Faut-il traiter l’hypercholestérolémie chez le sujet de plus de 80 ans ? Introduction À 80 ans, faut-il encore traiter l’hypercholestérolémie ? La question est d’importance à l’heure où les statines sont tellement controversées. Voici les extraits d’un débat qui a réuni deux experts en la matière, Michel Farnier (Dijon) et Eric Bruckert (Paris).

A

vant la discussion, l’orateur a rappelé que l’idée selon laquelle un taux de cholestérol bas chez les sujets âgés augmenterait le risque de morbi-mortalité n’était pas fondée. Le lien retrouvé dans les études épidémiologiques proviendrait surtout du fait que le cholestérol baisse avec l’âge et la maladie.

Dr Michel Farnier : En prévention primaire et secondaire, y a-t-il des données suffisantes pour dire qu’un traitement par statines est efficace chez le sujet âgé ? Pr Eric Bruckert : Nous manquons de

données.

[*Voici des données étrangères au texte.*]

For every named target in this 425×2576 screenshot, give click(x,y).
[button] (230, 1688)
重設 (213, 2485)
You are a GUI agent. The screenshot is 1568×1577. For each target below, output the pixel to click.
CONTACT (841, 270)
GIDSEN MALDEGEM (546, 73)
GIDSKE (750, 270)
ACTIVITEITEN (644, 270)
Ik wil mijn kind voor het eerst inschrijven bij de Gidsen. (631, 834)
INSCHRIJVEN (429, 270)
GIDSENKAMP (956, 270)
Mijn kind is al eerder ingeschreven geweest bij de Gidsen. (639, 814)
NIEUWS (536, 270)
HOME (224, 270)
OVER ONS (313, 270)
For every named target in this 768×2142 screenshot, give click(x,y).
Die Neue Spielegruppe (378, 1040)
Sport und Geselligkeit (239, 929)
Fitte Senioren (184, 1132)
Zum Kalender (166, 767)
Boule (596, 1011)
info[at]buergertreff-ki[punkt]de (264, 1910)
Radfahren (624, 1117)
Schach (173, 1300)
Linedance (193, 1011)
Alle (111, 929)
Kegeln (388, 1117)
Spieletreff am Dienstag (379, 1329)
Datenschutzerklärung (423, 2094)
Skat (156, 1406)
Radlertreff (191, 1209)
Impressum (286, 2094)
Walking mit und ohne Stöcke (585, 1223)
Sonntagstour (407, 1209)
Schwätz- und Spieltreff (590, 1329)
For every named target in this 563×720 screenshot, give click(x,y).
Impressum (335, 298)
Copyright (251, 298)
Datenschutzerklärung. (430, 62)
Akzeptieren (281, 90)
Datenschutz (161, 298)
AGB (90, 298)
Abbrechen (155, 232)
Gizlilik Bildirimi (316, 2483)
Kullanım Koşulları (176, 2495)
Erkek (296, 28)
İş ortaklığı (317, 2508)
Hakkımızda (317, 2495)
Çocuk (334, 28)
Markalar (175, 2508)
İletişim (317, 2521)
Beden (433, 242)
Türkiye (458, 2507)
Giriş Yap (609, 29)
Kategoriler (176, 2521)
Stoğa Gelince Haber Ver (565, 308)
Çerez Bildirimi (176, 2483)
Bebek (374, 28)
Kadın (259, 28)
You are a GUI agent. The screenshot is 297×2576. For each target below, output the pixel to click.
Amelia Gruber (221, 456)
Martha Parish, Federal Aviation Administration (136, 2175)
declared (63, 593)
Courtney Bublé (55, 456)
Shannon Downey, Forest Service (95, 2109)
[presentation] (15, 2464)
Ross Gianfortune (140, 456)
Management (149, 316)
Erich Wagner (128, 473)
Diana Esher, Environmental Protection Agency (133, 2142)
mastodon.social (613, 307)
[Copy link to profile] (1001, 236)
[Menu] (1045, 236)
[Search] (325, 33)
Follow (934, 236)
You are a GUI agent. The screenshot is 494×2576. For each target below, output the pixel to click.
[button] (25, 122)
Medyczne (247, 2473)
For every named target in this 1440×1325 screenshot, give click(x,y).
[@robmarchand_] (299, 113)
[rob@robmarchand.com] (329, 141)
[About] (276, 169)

Dans les grandes études statines versus placebo, il n’y a pas de différence de bénéfice selon les tranches d’âge. Mais très peu de patients de plus de 80 ans sont inclus dans ces grands essais. En outre, les sujets de plus de 80 ans inclus ne sont pas représentatifs de ceux rencontrés en pratique quotidienne, il y a un biais de sélection (moins de comorbidités, de médicaments).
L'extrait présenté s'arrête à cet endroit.